Les investisseurs en « trading » au Burkina Faso se disent frustrés. Depuis presque six mois, leurs comptes sont gelés pour soupçons d’illégalité de cette activité. Pendant ce temps, certains d’entre eux disent vivre dans la misère.
Zongo étudiant et investisseur dans une société de trading à Ouagadougou depuis 2017 est désemparé depuis quelques temps. Jusqu’alors, tout allait bien pour ce trentenaire qui profitait des spéculations boursières pour se faire des bénéfices à travers l’achat et la vente des positions qui constituent les investissements détenus par le traider. Mais, depuis près de six mois, il ne peut plus récupérer ses investissements : son compte bancaire a été gelé. Cette activité fait l’objet de soupçons de blanchiment de capitaux, d’arnaques, et de soustraction à l’impôt.
Zongo ne comprend pas ces suspicions car, pour lui, les sociétés exercent au Burkina Faso depuis 2016 sans opacité. « On nous soupçonne de financer les terroristes. (…) Si réellement, l’argent avait été utilisé pour financer les terroristes, depuis 7 mois, le terrorisme allait diminuer », se défend Zongo.
Certains investisseurs ont placé une grande partie de leurs économies. Ils ont désormais du mal à joindre les deux bouts à cause du gel de leur compte. C’est le cas de Anne Marie Kabré qui travaille dans une structure de trading. Elle n’arrive plus à subvenir à ses propres besoins selon ses explications : « nous n’avons plus nos salaires, on n’a plus ce que nous avons investi. J’ai un enfant, je suis en location et j’ai laissé mes parents au village pour venir travailler. Je n’arrive même plus à m’occuper de mon enfant et lui donner à manger ». Anne Marie assure n’avoir plus les moyens d’assurer les frais de scolarité de son enfant qui n’a pas encore repris le chemin de l’école.
« Mon avenir était sombre »
Alice Sawadogo, infirmière de profession dit avoir réalisé ses rêves grâce au trading. Mais depuis que son compte a été gelé, elle est plongée dans le désespoir. « Mon avenir était sombre (…) Je ne savais pas comment m’en sortir. Si quelqu’un m’avait dit un jour que je pouvais acheter une parcelle, je lui aurai dit qu’il ment ». Cette infirmière qui attendait environs dix millions comme bénéfice de son investissement ne sait plus à quel saint se vouer. Ses problèmes s’accumulent assure-t-elle. « J’ai contracté un troisième prêt pour le réinvestissement. Mais avec ce prêt, on coupe la moitié de mon salaire », regrette Alice.

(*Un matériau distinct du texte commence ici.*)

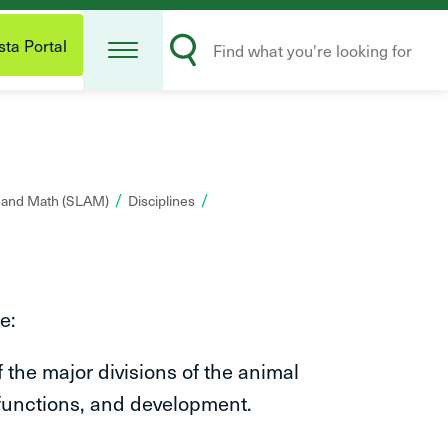
Open
Search
Menu
ta Portal
Submit
s and Math (SLAM)
Disciplines
e:
he major divisions of the animal
 functions, and development.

Repartie à l’école de formation, elle annonce avoir reçu et consommé des indemnités pendant sa formation qui lui seront coupées.
Cette affaire est portée à la justice burkinabè. Dans un communiqué publié dans la presse, le procureur du Faso Harouna Yoda a expliqué les raisons du gel de ces comptes. « Le parquet relève que le gel est lié aux soupçons de blanchiment de capitaux et de financement de terrorisme et des infractions sous-jacentes d’escroquerie, de soustraction à l’impôt…consubstantielle à l’activité des sociétés de trading », indique le communiqué signé du procureur Harouna Yoda. Réunies à la bourse du travail le mardi 29 octobre 2019, des femmes de cette association ont décidé de solliciter le médiateur du Faso.